Le second constat, plus inquiétant encore, tient à la répartition de la dotation globale entre les opérateurs. Dans sa réponse aux questionnaires budgétaires, le Gouvernement indique que, pour 2012, « la répartition des financements entre les différentes sociétés de la holding n’est pas disponible ». Or nous constatons que c’est France 24 qui a absorbé l’essentiel des augmentations de crédits depuis 2004.

Le Parlement est-il donc aujourd’hui en mesure d’apprécier sur quels critères AEF se fonde pour attribuer les crédits entre ses composantes et quelle sera la répartition pour 2012 ?

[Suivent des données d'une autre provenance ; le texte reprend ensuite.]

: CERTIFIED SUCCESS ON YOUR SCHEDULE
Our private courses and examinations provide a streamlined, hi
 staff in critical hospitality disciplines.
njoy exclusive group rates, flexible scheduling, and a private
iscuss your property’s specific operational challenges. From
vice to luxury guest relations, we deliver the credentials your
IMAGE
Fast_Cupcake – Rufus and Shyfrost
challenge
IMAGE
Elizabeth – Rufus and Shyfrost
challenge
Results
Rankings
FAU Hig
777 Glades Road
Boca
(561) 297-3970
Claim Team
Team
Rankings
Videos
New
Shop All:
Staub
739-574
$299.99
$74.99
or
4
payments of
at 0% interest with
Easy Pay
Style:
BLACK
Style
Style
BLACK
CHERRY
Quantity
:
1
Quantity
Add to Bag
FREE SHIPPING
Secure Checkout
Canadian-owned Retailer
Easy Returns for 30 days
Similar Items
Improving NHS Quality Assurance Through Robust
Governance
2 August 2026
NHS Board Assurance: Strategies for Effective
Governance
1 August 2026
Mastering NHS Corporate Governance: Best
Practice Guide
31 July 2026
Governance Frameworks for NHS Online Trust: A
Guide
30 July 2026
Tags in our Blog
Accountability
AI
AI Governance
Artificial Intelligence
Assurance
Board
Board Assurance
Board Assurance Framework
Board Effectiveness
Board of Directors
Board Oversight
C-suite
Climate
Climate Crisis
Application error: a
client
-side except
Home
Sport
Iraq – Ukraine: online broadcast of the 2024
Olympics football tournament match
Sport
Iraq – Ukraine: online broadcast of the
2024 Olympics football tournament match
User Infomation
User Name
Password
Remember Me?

Le rapport demandé à l’Inspection générale des finances par le Gouvernement ne nous a pas été communiqué directement, mais a été mis en ligne voilà quinze jours. Il ne me semble pas apporter des garanties sur ce point, bien au contraire ! Il suggère d’appliquer vis-à-vis d’AEF un « principe de précaution budgétaire », signale plusieurs irrégularités dans la gestion financière de la holding et estime nécessaire de « favoriser l’exercice d’une tutelle effective et efficace ».

Ces constatations placent donc, selon moi, le Parlement face à ses responsabilités : il lui revient aujourd’hui de sanctionner une gouvernance pour le moins légère, qui ne respecte ni les critères essentiels de transparence et de clarté ni la légalité. Par ailleurs, les turbulences de cette gouvernance n’ont en rien contribué au rayonnement extérieur de la France.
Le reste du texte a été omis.